Of course, teaming up with Wal-Mart has risks all its own. We are well aware of the company’s issues with healthcare, land use, labor practices, and employee benefits. Although our focus is on the environment, we are hopeful that success in one arena can help open the doors to other social benefits.

Aim High

A final strategy in Environmental Defense’s arsenal is to use our expertise to set aggressive yet attainable goals. This sounds obvious, but it’s not so simple. One secret of attaining aggressive goals is to stay “technology neutral”: With FedEx, we told truck manufacturers what we wanted in environmental performance, but not how to achieve the desired gains. That freed the competing suppliers to use their ingenuity to deliver results.

Another way to aim high is to blend corporate collaborations with appropriate governmental regulations. Partnerships with corporations are a powerful tool, but they alone are not sufficient to protect the planet. Governments must set strong policies that create for companies the right incentives for action. On no issue is this more important than with global warming, which presents American businesses with a big challenge and a big opportunity.
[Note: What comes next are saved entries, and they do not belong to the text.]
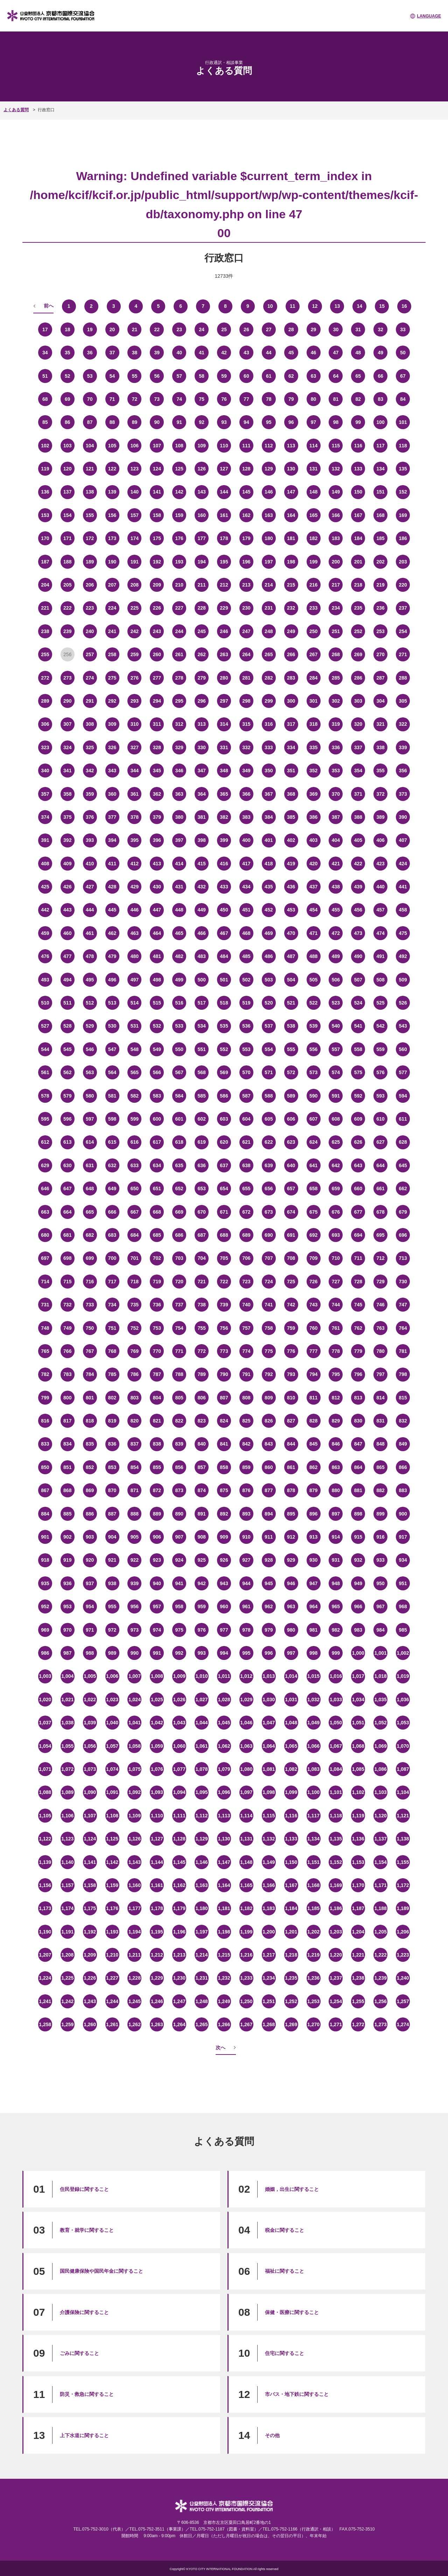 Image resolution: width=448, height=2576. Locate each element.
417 (246, 863)
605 (269, 1119)
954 (90, 1606)
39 (157, 352)
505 (313, 979)
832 (403, 1421)
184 (358, 538)
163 (269, 515)
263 (224, 654)
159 (179, 515)
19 (90, 329)
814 (381, 1397)
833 (45, 1444)
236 (381, 608)
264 (246, 654)
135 (403, 468)
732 (67, 1304)
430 (157, 886)
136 (45, 492)
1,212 (157, 1955)
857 (201, 1467)
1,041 (134, 1722)
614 (90, 1142)
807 (224, 1397)
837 (135, 1444)
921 (112, 1560)
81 (336, 399)
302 (336, 701)
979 (269, 1630)
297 (224, 701)
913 (313, 1537)
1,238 (358, 1978)
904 (112, 1537)
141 (157, 492)
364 (201, 794)
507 (358, 979)
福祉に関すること (284, 2271)
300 (291, 701)
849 (403, 1444)
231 (269, 608)
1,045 (224, 1722)
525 (381, 1003)
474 (381, 933)
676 (336, 1212)
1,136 (358, 1838)
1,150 (291, 1862)
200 (336, 562)
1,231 (202, 1978)
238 (45, 631)
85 (45, 422)
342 (90, 770)
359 (90, 794)
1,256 (380, 2001)
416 (224, 863)
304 (381, 701)
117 (381, 445)
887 (112, 1514)
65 (358, 376)
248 (269, 631)
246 (224, 631)
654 (224, 1188)
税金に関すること (284, 2230)
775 (269, 1351)
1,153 (358, 1862)
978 (246, 1630)
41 (201, 352)
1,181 (224, 1908)
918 (45, 1560)
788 (179, 1374)
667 (135, 1212)
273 (67, 678)
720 (179, 1281)
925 (201, 1560)
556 (313, 1049)
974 (157, 1630)
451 (246, 910)
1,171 (380, 1885)
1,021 (67, 1699)
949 (358, 1583)
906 (157, 1537)
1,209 (90, 1955)
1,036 (403, 1699)
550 (179, 1049)
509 (403, 979)
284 (313, 678)
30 (336, 329)
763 (381, 1328)
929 (291, 1560)
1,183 (268, 1908)
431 (179, 886)
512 (90, 1003)
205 (67, 585)
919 (67, 1560)
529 (90, 1026)
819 (112, 1421)
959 (201, 1606)
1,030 (268, 1699)
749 (67, 1328)
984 (381, 1630)
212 (224, 585)
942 (201, 1583)
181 (291, 538)
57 (179, 376)
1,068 (358, 1746)
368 (291, 794)
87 (90, 422)
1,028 (224, 1699)
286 (358, 678)
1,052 (380, 1722)
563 (90, 1072)
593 (381, 1096)
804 (157, 1397)
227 (179, 608)
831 (381, 1421)
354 (358, 770)
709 (313, 1258)
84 (403, 399)
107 (157, 445)
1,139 (45, 1862)
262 (201, 654)
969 (45, 1630)
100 (381, 422)
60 (246, 376)
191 (135, 562)
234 (336, 608)
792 (269, 1374)
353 (336, 770)
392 (67, 840)
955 (112, 1606)
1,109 (134, 1815)
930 (313, 1560)
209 (157, 585)
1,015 (313, 1676)
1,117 (313, 1815)
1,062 (224, 1746)
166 (336, 515)
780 (381, 1351)
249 (291, 631)
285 (336, 678)
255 (45, 654)
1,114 (246, 1815)
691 (291, 1235)
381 (201, 817)
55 (135, 376)
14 (360, 306)
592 (358, 1096)
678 (381, 1212)
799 (45, 1397)
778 (336, 1351)
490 (358, 956)
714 (45, 1281)
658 (313, 1188)
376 (90, 817)
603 (224, 1119)
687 (201, 1235)
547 (112, 1049)
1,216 (246, 1955)
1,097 (246, 1792)
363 (179, 794)
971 (90, 1630)
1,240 (403, 1978)
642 (336, 1165)
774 (246, 1351)
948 (336, 1583)
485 (246, 956)
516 (179, 1003)
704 (201, 1258)
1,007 (134, 1676)
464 (157, 933)
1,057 (112, 1746)
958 (179, 1606)
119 (45, 468)
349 (246, 770)
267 (313, 654)
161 (224, 515)
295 (179, 701)
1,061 (202, 1746)
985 (403, 1630)
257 (90, 654)
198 (291, 562)
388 (358, 817)
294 (157, 701)
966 (358, 1606)
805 (179, 1397)
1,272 (358, 2024)
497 (135, 979)
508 (381, 979)
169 (403, 515)
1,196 (179, 1932)
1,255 (358, 2001)
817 (67, 1421)
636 (201, 1165)
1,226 (90, 1978)
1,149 (268, 1862)
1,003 (45, 1676)
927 (246, 1560)
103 (67, 445)
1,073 (90, 1769)
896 (313, 1514)
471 (313, 933)
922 (135, 1560)
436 (291, 886)
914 (336, 1537)
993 (201, 1653)
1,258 (45, 2024)
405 (358, 840)
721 (201, 1281)
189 (90, 562)
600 (157, 1119)
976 (201, 1630)
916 (381, 1537)
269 (358, 654)
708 (291, 1258)
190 (112, 562)
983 (358, 1630)
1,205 (380, 1932)
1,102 (358, 1792)
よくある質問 (16, 109)
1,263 (157, 2024)
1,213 (179, 1955)
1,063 (246, 1746)
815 (403, 1397)
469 (269, 933)
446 (135, 910)
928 (269, 1560)
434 (246, 886)
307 (67, 724)
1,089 (67, 1792)
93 (224, 422)
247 (246, 631)
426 (67, 886)
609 (358, 1119)
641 (313, 1165)
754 (179, 1328)
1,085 (358, 1769)
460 (67, 933)
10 (270, 306)
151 (381, 492)
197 (269, 562)
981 (313, 1630)
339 (403, 747)
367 (269, 794)
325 (90, 747)
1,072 (67, 1769)
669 (179, 1212)
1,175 (90, 1908)
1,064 (268, 1746)
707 (269, 1258)
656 (269, 1188)
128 (246, 468)
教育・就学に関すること (87, 2230)
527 (45, 1026)
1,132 (268, 1838)
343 (112, 770)
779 (358, 1351)
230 (246, 608)
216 (313, 585)
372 (381, 794)
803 (135, 1397)
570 (246, 1072)
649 (112, 1188)
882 (381, 1490)
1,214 (202, 1955)
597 (90, 1119)
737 (179, 1304)
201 (358, 562)
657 (291, 1188)
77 (246, 399)
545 (67, 1049)
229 (224, 608)
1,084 (336, 1769)
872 (157, 1490)
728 (358, 1281)
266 (291, 654)
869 (90, 1490)
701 (135, 1258)
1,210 (112, 1955)
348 (224, 770)
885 (67, 1514)
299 (269, 701)
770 (157, 1351)
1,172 (403, 1885)
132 (336, 468)
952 (45, 1606)
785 (112, 1374)
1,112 (202, 1815)
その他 (272, 2435)
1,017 (358, 1676)
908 (201, 1537)
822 (179, 1421)
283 (291, 678)
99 (358, 422)
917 (403, 1537)
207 (112, 585)
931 (336, 1560)
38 (135, 352)
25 (224, 329)
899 (381, 1514)
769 (135, 1351)
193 (179, 562)
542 (381, 1026)
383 (246, 817)
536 (246, 1026)
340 (45, 770)
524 (358, 1003)
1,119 (358, 1815)
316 (269, 724)
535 (224, 1026)
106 (135, 445)
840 (201, 1444)
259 (135, 654)
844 (291, 1444)
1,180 (202, 1908)
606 (291, 1119)
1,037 (45, 1722)
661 (381, 1188)
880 (336, 1490)
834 (67, 1444)
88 (112, 422)
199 (313, 562)
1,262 (134, 2024)
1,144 (157, 1862)
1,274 (403, 2024)
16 (404, 306)
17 (45, 329)
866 (403, 1467)
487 (291, 956)
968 (403, 1606)
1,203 (336, 1932)
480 (135, 956)
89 (135, 422)
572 (291, 1072)
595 (45, 1119)
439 (358, 886)
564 (112, 1072)
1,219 (313, 1955)
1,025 (157, 1699)
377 (112, 817)
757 (246, 1328)
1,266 (224, 2024)
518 (224, 1003)
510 (45, 1003)
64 (336, 376)
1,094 (179, 1792)
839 (179, 1444)
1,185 (313, 1908)
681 (67, 1235)
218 (358, 585)
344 (135, 770)
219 (381, 585)
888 (135, 1514)
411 (112, 863)
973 (135, 1630)
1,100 (313, 1792)
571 (269, 1072)
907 (179, 1537)
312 (179, 724)
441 (403, 886)
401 (269, 840)
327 (135, 747)
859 (246, 1467)
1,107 (90, 1815)
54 (112, 376)
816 (45, 1421)
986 (45, 1653)
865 (381, 1467)
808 (246, 1397)
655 (246, 1188)
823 (201, 1421)
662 (403, 1188)
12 (315, 306)
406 (381, 840)
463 (135, 933)
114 (313, 445)
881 (358, 1490)
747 (403, 1304)
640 (291, 1165)
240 (90, 631)
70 (90, 399)
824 (224, 1421)
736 (157, 1304)
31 (358, 329)
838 (157, 1444)
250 (313, 631)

Recognizing this, we launched USCAP, our groundbreaking alliance with 10 of America’s largest corporations. These companies have joined with us and other nonprofits in calling on Congress to pass a market-based cap on global warming pollution. USCAP would reduce U.S. emissions by 10 percent to 30 percent over the next 15 years. That target is similar to the goal California set in 2006 in landmark climate change legislation, which Environmental Defense co-authored. Not long ago, the notion of businesses asking the federal government for a strict limit on emissions would have been unthinkable. But a growing number of Fortune 500 companies – from Alcoa Inc. and Caterpillar Inc. to Duke Energy Corp. and Pacific Gas and Electric Co. – understand the need for decisive action. It’s not just altruism that drives them; they crave certainty. They want to know what the rules of the game will be so they can plan their future strategy. Add to that savings from efficiency and increased revenues from satisfied, loyal consumers and you can see why smart companies realize that green business is good business.

Ultimately, when you ask people to do things differently, they have to trust you and know what you stand for. The environment is not a special interest, it’s a public interest. And partnerships like these are milestones on the road to a new brand of environmental advocacy.


DAVID YARNOLD is responsible for all operations at Environmental Defense, a $75 million per year NGO. A boundary crosser, Yarnold left a 27-year career as a Pulitzer Prize-winning editor at the San Jose Mercury News two years ago to join the nonprofit world.